● **Data section**:
____

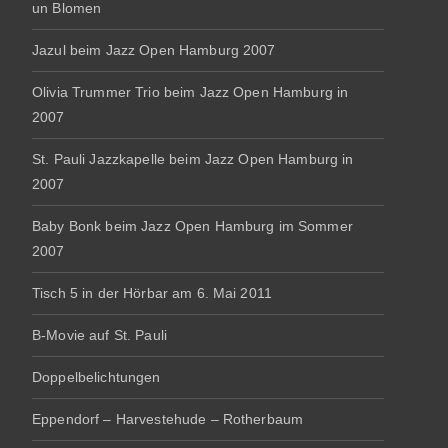
un Blomen
Jazul beim Jazz Open Hamburg 2007
Olivia Trummer Trio beim Jazz Open Hamburg in
2007
St. Pauli Jazzkapelle beim Jazz Open Hamburg in
2007
Baby Bonk beim Jazz Open Hamburg im Sommer
2007
Tisch 5 in der Hörbar am 6. Mai 2011
B-Movie auf St. Pauli
Doppelbelichtungen
Eppendorf – Harvestehude – Rotherbaum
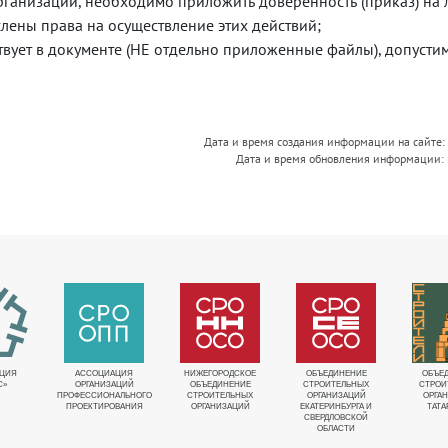
организации, необходимо приложить доверенность (приказ) на 
ены права на осуществление этих действий;
твует в документе (НЕ отдельно приложенные файлы), допусти
Дата и время создания информации на сайте:
Дата и время обновления информации:
ЦИЯ
АССОЦИАЦИЯ
НИЖЕГОРОДСКОЕ
ОБЪЕДИНЕНИЕ
ОБЪЕ
С»
ОРГАНИЗАЦИЙ
ОБЪЕДИНЕНИЕ
СТРОИТЕЛЬНЫХ
СТРОИ
ПРОФЕССИОНАЛЬНОГО
СТРОИТЕЛЬНЫХ
ОРГАНИЗАЦИЙ
ОРГА
ПРОЕКТИРОВАНИЯ
ОРГАНИЗАЦИЙ
ЕКАТЕРИНБУРГА И
ТАТА
СВЕРДЛОВСКОЙ
ОБЛАСТИ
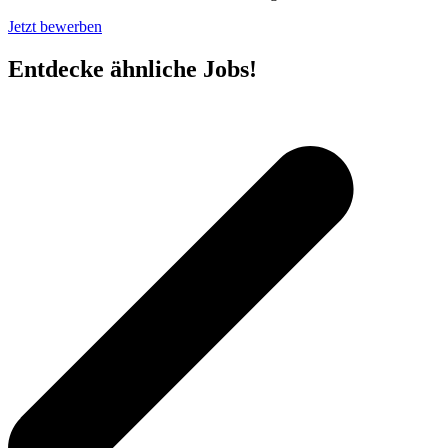
Jetzt bewerben
Entdecke ähnliche Jobs!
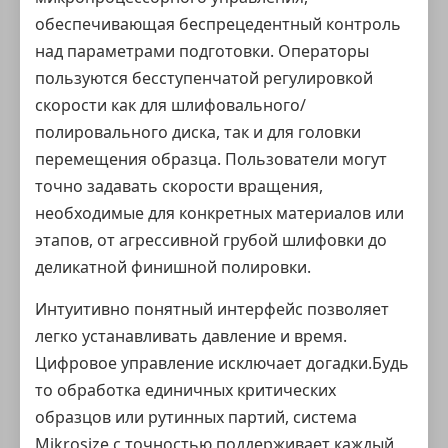
обеспечивающая беспрецедентный контроль
над параметрами подготовки. Операторы
пользуются бесступенчатой регулировкой
скорости как для шлифовального/
полировального диска, так и для головки
перемещения образца. Пользователи могут
точно задавать скорости вращения,
необходимые для конкретных материалов или
этапов, от агрессивной грубой шлифовки до
деликатной финишной полировки.
Интуитивно понятный интерфейс позволяет
легко устанавливать давление и время.
Цифровое управление исключает догадки.Будь
то обработка единичных критических
образцов или рутинных партий, система
Mikrosize с точностью поддерживает каждый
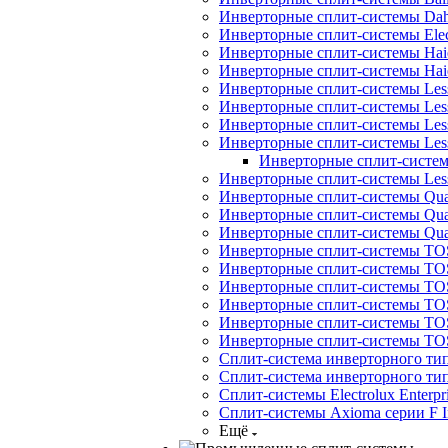
Инверторные сплит-системы Dah
Инверторные сплит-системы Elec
Инверторные сплит-системы Haie
Инверторные сплит-системы H
Инверторные сплит-системы Les
Инверторные сплит-системы Less
Инверторные сплит-системы Les
Инверторные сплит-системы Less
Инверторные сплит-системы
Инверторные сплит-системы Less
Инверторные сплит-системы Quatt
Инверторные сплит-системы Quatt
Инверторные сплит-системы Quat
Инверторные сплит-системы TOS
Инверторные сплит-системы TOS
Инверторные сплит-системы TOSO
Инверторные сплит-системы TO
Инверторные сплит-системы TOSO
Инверторные сплит-системы 
Сплит-система инверторного ти
Сплит-система инверторного ти
Сплит-системы Electrolux Enterpr
Сплит-системы Axioma серии F In
Ещё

____

● **Task instructions**: Filter the entries down to the lines holding the string "Jazz". Copy each of those lines.

● **Written solution**:
Jazul beim Jazz Open Hamburg 2007
Olivia Trummer Trio beim Jazz Open Hamburg in
St. Pauli Jazzkapelle beim Jazz Open Hamburg in
Baby Bonk beim Jazz Open Hamburg im Sommer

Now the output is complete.